◆ **Your instructions**
Working from the records below, repeat exactly the lines starting at the line that contains "Dining area" and ending at the line that contains "What a great", inclusive.

(Saved data entries)
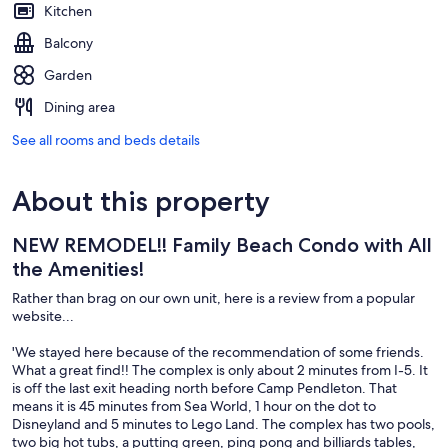
Kitchen
Balcony
Garden
Dining area
See all rooms and beds details
About this property
NEW REMODEL!! Family Beach Condo with All
the Amenities!
Rather than brag on our own unit, here is a review from a popular
website...
'We stayed here because of the recommendation of some friends.
What a great find!! The complex is only about 2 minutes from I-5. It
is off the last exit heading north before Camp Pendleton. That
means it is 45 minutes from Sea World, 1 hour on the dot to
Disneyland and 5 minutes to Lego Land. The complex has two pools,
two big hot tubs, a putting green, ping pong and billiards tables,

◆ **Written solution**
Dining area
See all rooms and beds details
About this property
NEW REMODEL!! Family Beach Condo with All
the Amenities!
Rather than brag on our own unit, here is a review from a popular
website...
'We stayed here because of the recommendation of some friends.
What a great find!! The complex is only about 2 minutes from I-5. It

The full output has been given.